Tuesday, May 19, 2026

Luminosity Explained

I watched “Project Hail Mary” (see: yesterday’s review) at my preferred theater, the Davis, a three-screener nestled one neighborhood over from mine and unaffiliated with any of the chain monoliths. They are mostly a first-run place, but they host repertory screenings too, like 1995’s “Party Girl” this Thursday. As such, they showed a trailer of it prior to “Project Hail Mary” and though I watched Parker Posey’s indie classic several times on VHS back in the day and again at some point on DVD in the current century, I have never seen it on the big screen. When the preview transitioned from its opening image of Posey walking down a New York street to a close-up of Posey, oh my god, reader, it was like a solar flare; I practically put my hands in front of my face to shield myself from the intense silver screen radiation. 

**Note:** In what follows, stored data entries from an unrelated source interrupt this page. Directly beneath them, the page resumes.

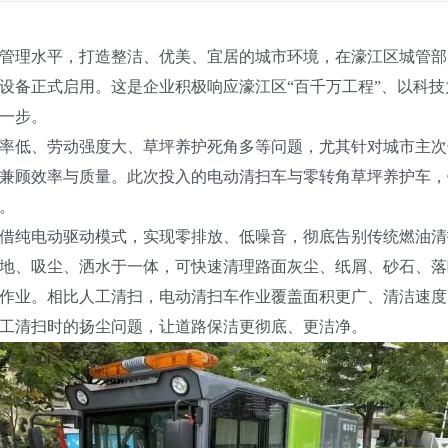
理水平，打造整洁、优美、宜居的城市环境，在濠江区城管部
设备正式启用。这是企业积极响应濠江区“百千万工程”、以科
一步。
低、劳动强度大、草坪养护死角多等问题，尤其针对城市主次
兼顾效率与质量。此次投入的电动清扫车与零转角草坪养护车，
。
纯电动驱动模式，实现零排放、低噪音，彻底告别传统燃油清
地、吸尘、洒水于一体，可快速清理路面灰尘、纸屑、砂石、落
作业。相比人工清扫，电动清扫车作业覆盖面积更广、清洁速度
工清扫时的扬尘问题，让道路保洁更彻底、更洁净。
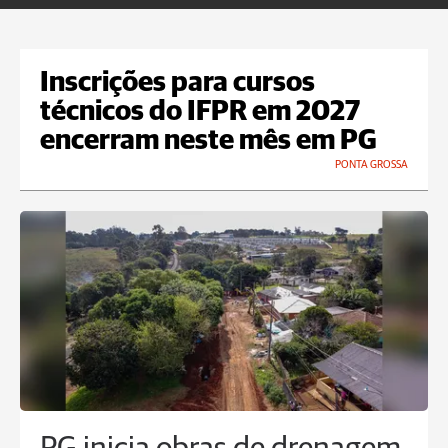
Inscrições para cursos
técnicos do IFPR em 2027
encerram neste mês em PG
PONTA GROSSA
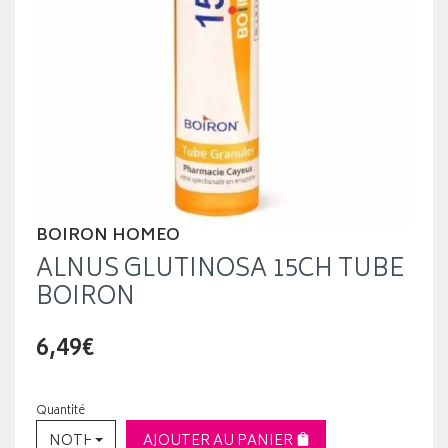
BOIRON HOMEO
ALNUS GLUTINOSA 15CH TUBE
BOIRON
6,49€
Quantité
NOTHING SELECTED
AJOUTER AU PANIER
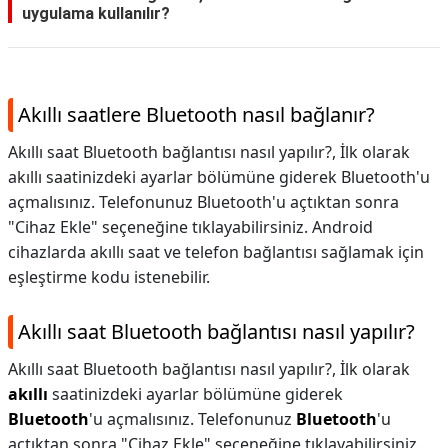
uygulama kullanılır?
Akıllı saatlere Bluetooth nasıl bağlanır?
Akıllı saat Bluetooth bağlantısı nasıl yapılır?, İlk olarak
akıllı saatinizdeki ayarlar bölümüne giderek Bluetooth'u
açmalısınız. Telefonunuz Bluetooth'u açtıktan sonra
"Cihaz Ekle" seçeneğine tıklayabilirsiniz. Android
cihazlarda akıllı saat ve telefon bağlantısı sağlamak için
eşleştirme kodu istenebilir.
Akıllı saat Bluetooth bağlantısı nasıl yapılır?
Akıllı saat Bluetooth bağlantısı nasıl yapılır?,
İlk olarak
akıllı
saatinizdeki ayarlar bölümüne giderek
Bluetooth
'u açmalısınız. Telefonunuz
Bluetooth
'u
açtıktan sonra "Cihaz Ekle" seçeneğine tıklayabilirsiniz.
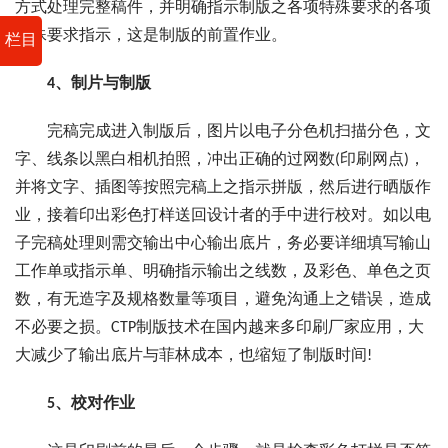
方式处理完整稿件，并明确指示制版之各项特殊要求的各项
特殊要求指示，这是制版的前置作业。
栏目
4、制片与制版
完稿完成进入制版后，图片以电子分色机扫描分色，文
字、线条以黑白相机拍照，冲出正确的过网数(印刷网点)，
并将文字、插图等按照完稿上之指示拼版，然后进行晒版作
业，接着印出彩色打样送回设计者的手中进行校对。如以电
子完稿处理则需交输出中心输出底片，务必要详细填写输山
工作单或指示单、明确指示输出之线数，及彩色、单色之页
数，有无造字及规格数量等项目，避免沟通上之错误，造成
不必要之损。CTP制版技术在国内越来多印刷厂家应用，大
大减少了输出底片与菲林成本，也缩短了制版时间!
5、校对作业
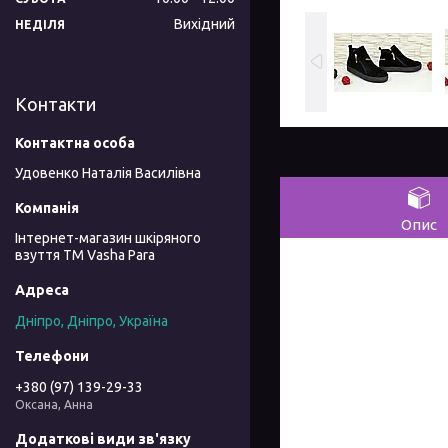
Вихідний
НЕДІЛЯ
Контакти
Удовенко Наталія Василівна
Опис
Інтернет-магазин шкіряного
взуття ТМ Vasha Para
Дніпро, Дніпро, Україна
+380 (97) 139-29-33
Оксана, Анна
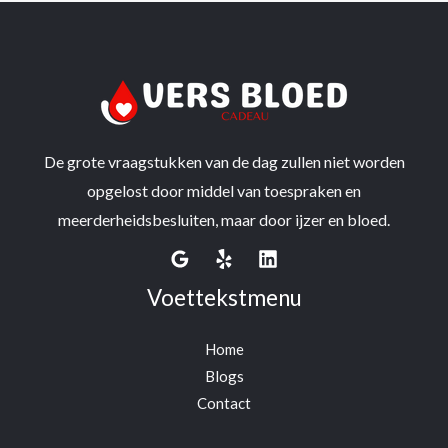
De grote vraagstukken van de dag zullen niet worden
opgelost door middel van toespraken en
meerderheidsbesluiten, maar door ijzer en bloed.
Voettekstmenu
Home
Blogs
Contact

The “Party Girl” trailer was not on 35mm, alas, and so absent that glorious crackle, but still, as a 4K restoration, it looked like 35mm film and served as a revelatory contrast against the ensuing “Project Hail Mary” and its digital cameras. That “Party Girl” trailer was so much more tactile and lifelike even if, simultaneously, it went to show how putting a close-up of a lifelike image on the big screen transformed lifelike into larger than life. It reminded me of 20 years ago when I saw “Casablanca” on the big screen for the first time at The Music Box and that first close-up of Ingrid Bergman lit to look like an angel (you know the one I’m talking about) epitomized the notion of movie stars as flickering gods. “Project Hail Mary” might have specifically been filmed for IMAX to render it as big as possible, but those images of Tau Ceti and the far reaches of the Milky Way felt less celestial than the Queen of the Indies in close-up.